On development, Overton said the company opened three restaurants in the quarter (a North Italia, a The Henry, and a Flower Child) and had one licensed international Cheesecake Factory opening in Mexico, which he said is “the only international opening we expect this year.” Subsequent to quarter end, the company opened a North Italia that marked the concept’s 50th location. Clark said the company expects to open “as many as 26 new restaurants” in 2026, with roughly three-quarters in the second half, including up to 6 Cheesecake Factory units, 6 to 7 North Italia locations, 6 to 7 Flower Childs, and 7 FRC restaurants. Cash capital expenditures are expected to be about $210 million.

During the Q&A, Clark said the company remained “pretty steady throughout the quarter” despite monitoring macro headlines, adding that management did not see meaningful trade down and that “both the guest traffic and the mix were both steady throughout.” He also noted that pricing at The Cheesecake Factory was 3.3% in the quarter and is expected to be 3% in subsequent quarters, while mix was negative 0.3 and traffic was negative 1.4, which he described as a material improvement from the fourth quarter.

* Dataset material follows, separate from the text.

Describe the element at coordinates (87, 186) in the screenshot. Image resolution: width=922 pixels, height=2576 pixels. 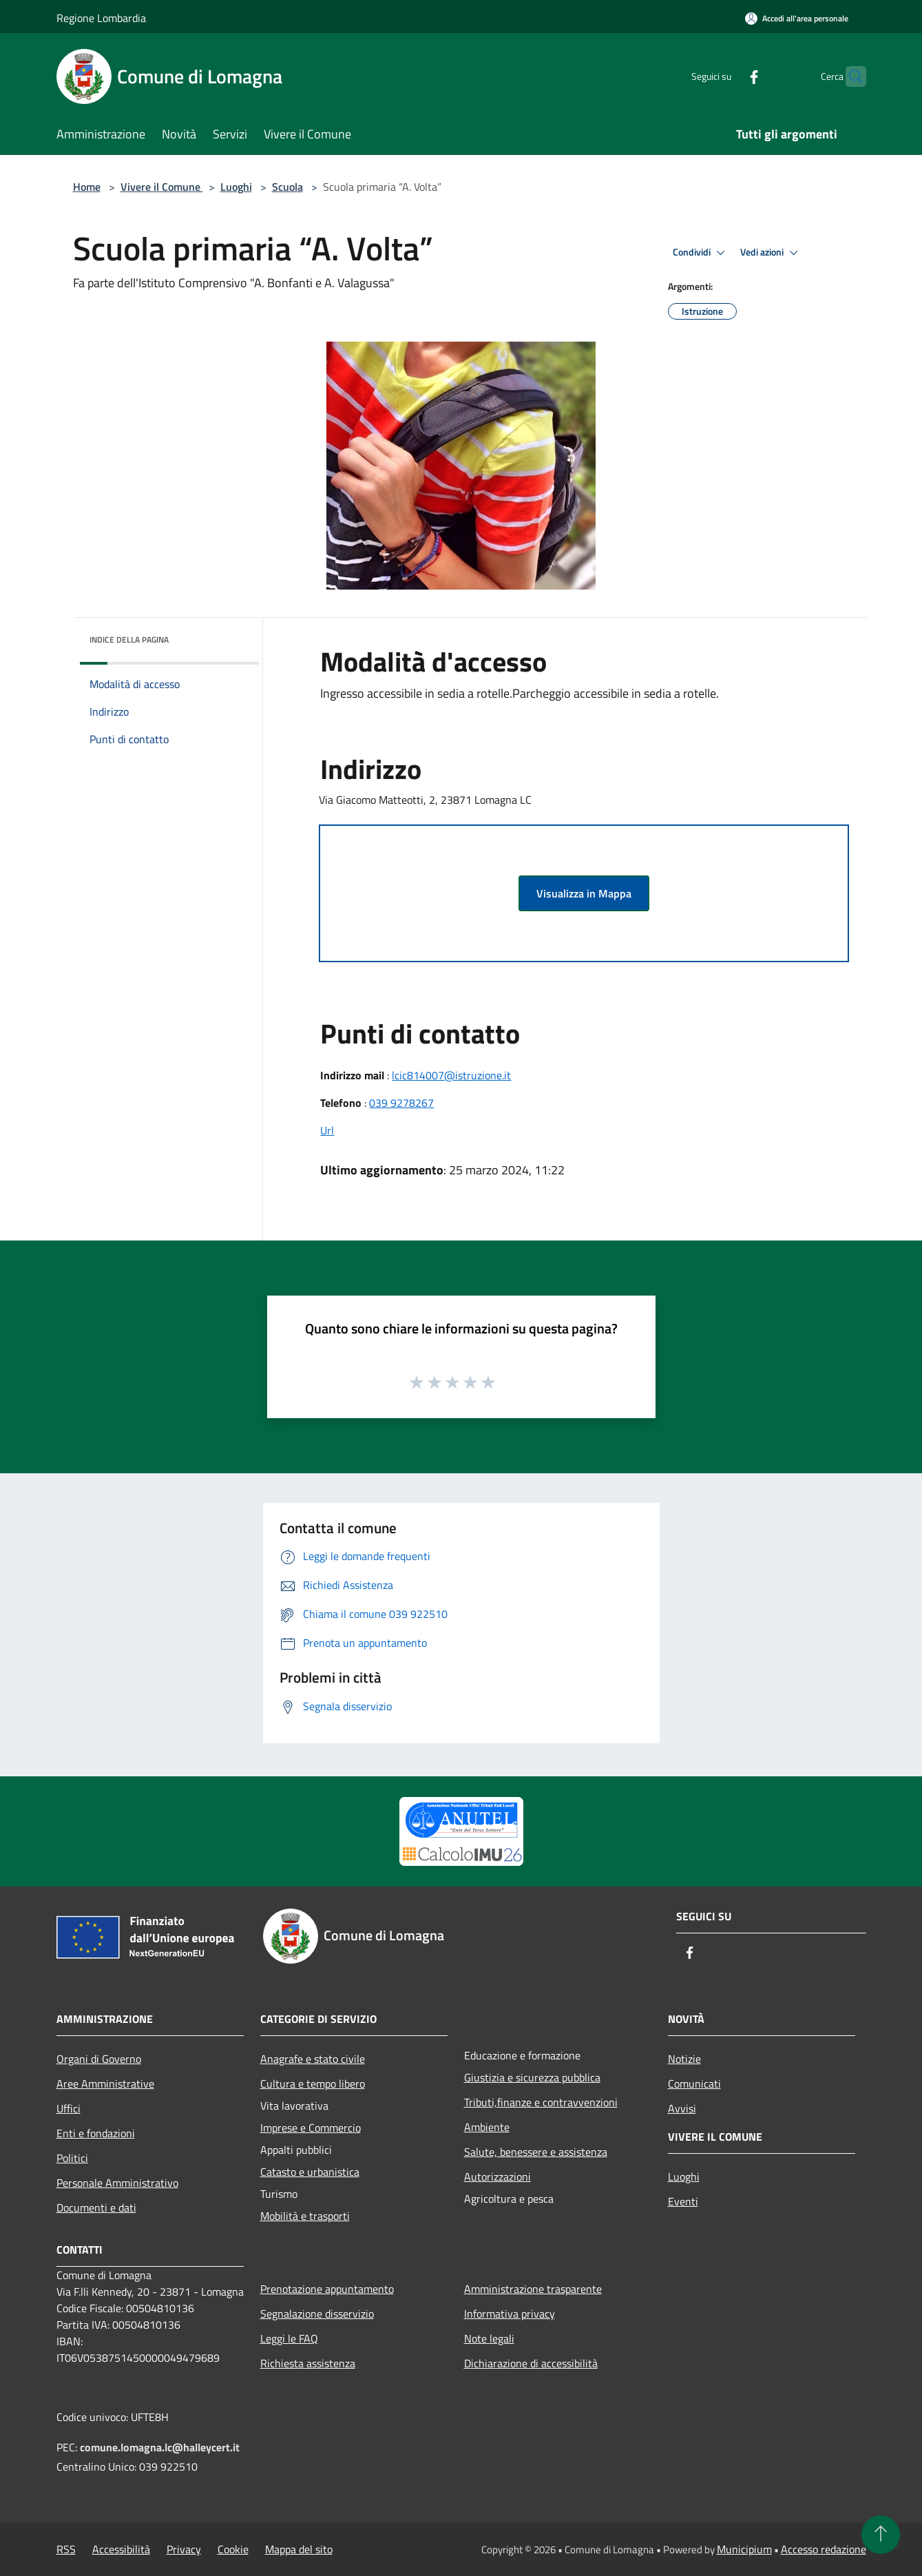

Overton also noted the company was named to Fortune’s “100 Best Companies to Work For” list for the 13th consecutive year, a recognition he said reflects direct staff feedback and supports recruiting and retention in a competitive labor environment.

About Cheesecake Factory NASDAQ: CAKE

The Cheesecake Factory Incorporated NASDAQ: CAKE is an American restaurant company and distributor renowned for its full-service casual-dining concept and specialty cheesecakes. Headquartered in Calabasas Hills, California, the company operates more than 200 restaurants under The Cheesecake Factory® brand across the United States, Puerto Rico and select international markets. In addition to sit-down dining, Cheesecake Factory franchised locations offer catering and take-out services, while a separate manufacturing arm supplies branded cheesecakes and desserts to supermarkets, hotels and other foodservice operators.

The origins of the brand trace back to a small cheesecake bakery founded in Detroit in the 1940s.